Issues creating master image
- FOG Version: 1.4.4
- OS: Ubuntu 16.04
- OS: Windows 7
I am new to FOG and to imaging in general and am having trouble following the wiki on how to create a master image for my environment. I am at a school and I’d like to create one staff image and one student image that will both work on 4 different pieces of hardware (HP workstation Z210, Z220, Z230, Z240). In searching through the wiki, I’ve found 3 different pages that each seem to outline slightly different processes and I’m having trouble getting any of them to work. The pages I’ve been following are:
So far I have the image I’d like to sysprep captured pre-sysprep and everything I’ve tried has resulted in me needing to re-deploy that image to the workstation I’m using and try again. If there is another post somewhere I missed or if someone can confirm one or multiple sets of instructions to follow, I have no problem putting some more hours into troubleshooting this issue, just trying not to spend too much more time following guides I don’t fully understand/I’m unsure are up to date.
Thanks in advance,
The process you described below worked great, feel free to mark this as solved and thanks again for your help and support, this software is going to make things a lot easier and more efficient for us here!!
Bob Henderson last edited by
Where exactly does one put the offline settings pass in the unattend to make sure it gets processed? I posted asking before about someones sanitized one to use as an example, but no luck…
@CamGreezy You will install all drivers, install the fog service but setup as service disabled. Create a setupcomplete.cmd batch file to restart the fog client service as described in your first link.
Once that is done you run sysprep with the proper command switches to have sysprep power off the computer (this IS important to make sure the computer is powered off and all of the files are marked closed).
Thank you, this is very helpful. I am thinking due to time constraints and a fairly static environment I’ll give option 1 a try first, then as time permits I can work on option 2 and have it ready for next year.
Just to be clear, I should install all drivers on the reference image, run sysprep, then register the host and capture the image through fog?
I’ll give this a go and report back with the results.
I wish we had a concise wiki or tutorial for you.
You kind of have two options here
- Install all known drivers into your mother/reference image. This is the quickest and cleanest route. The downside here is that if you add a new hardware model you will need to recreate your reference image to include the new drivers.

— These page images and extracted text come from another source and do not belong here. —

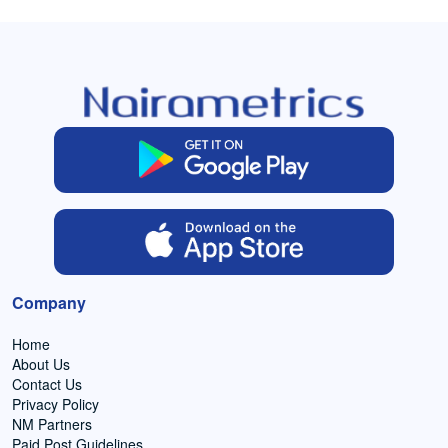
Company
Home
About Us
Contact Us
Privacy Policy
NM Partners
Paid Post Guidelines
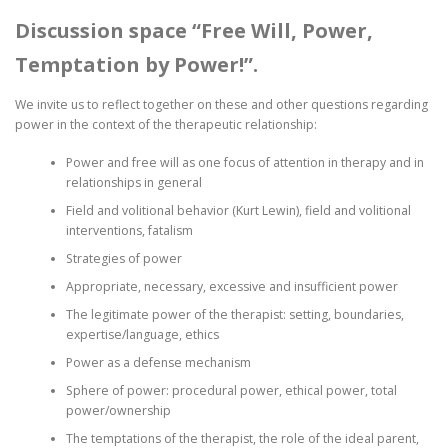
Discussion space “Free Will, Power,
Temptation by Power!”.
We invite us to reflect together on these and other questions regarding
power in the context of the therapeutic relationship:
Power and free will as one focus of attention in therapy and in
relationships in general
Field and volitional behavior (Kurt Lewin), field and volitional
interventions, fatalism
Strategies of power
Appropriate, necessary, excessive and insufficient power
The legitimate power of the therapist: setting, boundaries,
expertise/language, ethics
Power as a defense mechanism
Sphere of power: procedural power, ethical power, total
power/ownership
The temptations of the therapist, the role of the ideal parent,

- Only put the minimum drivers in your reference image and then use a fog post download script to copy the proper files to target computer. The last bit here is to ensure before you capture the reference image you tell windows where to find the files when OOBE starts.
Either route you must use sysprep since you are deploying a single image to multiple computers. (note I did not say anything about the fog client in this post).

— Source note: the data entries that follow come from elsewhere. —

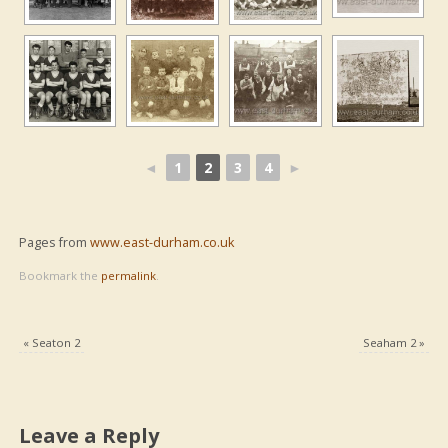
◄
1
2
3
4
►
Pages from
www.east-durham.co.uk
Bookmark the
permalink
.
«
Seaton 2
Seaham 2
»
Leave a Reply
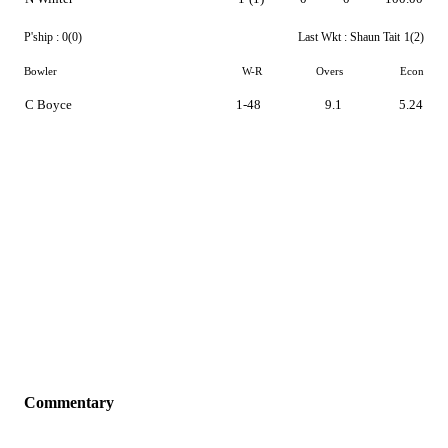
P'ship :
0(0)
Last Wkt :
Shaun Tait
1(2)
Bowler
W-R
Overs
Econ
C Boyce
1-48
9.1
5.24
Commentary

If you want to go down path 2 then, I have a few tutorials I wrote on the subject too. https://forums.fogproject.org/topic/8889/fog-post-install-script-for-win-driver-injection/4
But as I said its not concise step by step as of yet.
The whole concept if my tutorial is to place the drivers on the target computer in a specific location where windows knows where to find them. As for Win10 you need to use an unattend.xml script with a certain section added to tell windows OOBE where to find the drivers. The link that I posted above, at the bottom of the post it explains what needs to be added to your unattend.xml file.

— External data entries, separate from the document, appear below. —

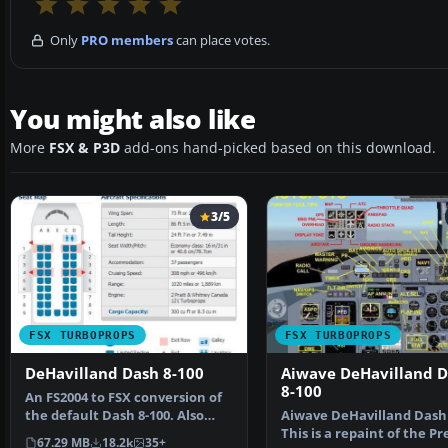
Only
PRO members
can place votes.
You might also like
More
FSX & P3D
add-ons hand-picked based on this download.
3/5
FSX TURBOPROPS
FSX TURBOPROPS
DeHavilland Dash 8-100
Aiwave DeHavilland 
8-100
An FS2004 to FSX conversion of
the default Dash 8-100. Also
Aiwave DeHavilland Dash 
includes 39 liver…
This is a repaint of the P
67.29 MB
18.2k
35+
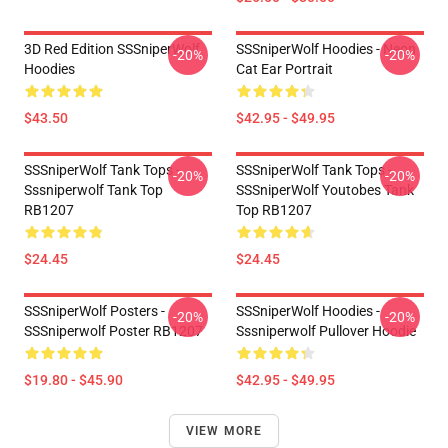
3D Red Edition SSSniperWolf
SSSniperWolf Hoodies - Neon
-20%
-20%
Hoodies
Cat Ear Portrait
$43.50
$42.95 - $49.95
SSSniperWolf Tank Tops -
SSSniperWolf Tank Tops -
-20%
-20%
Sssniperwolf Tank Top
SSSniperWolf Youtobes Tank
RB1207
Top RB1207
$24.45
$24.45
SSSniperWolf Posters -
SSSniperWolf Hoodies -
-20%
-20%
SSSniperwolf Poster RB1207
Sssniperwolf Pullover Hoodie
$19.80 - $45.90
$42.95 - $49.95
VIEW MORE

Now the question which route are you willing to go down. Route 1 is pretty quick but could add more time when a new hardware platform is introduced. Route 2 take more time to setup but you can make a true universal image that will work on any hardware platform Dell, HP, Lenovo assuming that you can get the drivers in a .inf format (not compressed .exe file). With the lenovos I’ve been known to borrow the OEM driver directory and use that with my master install process.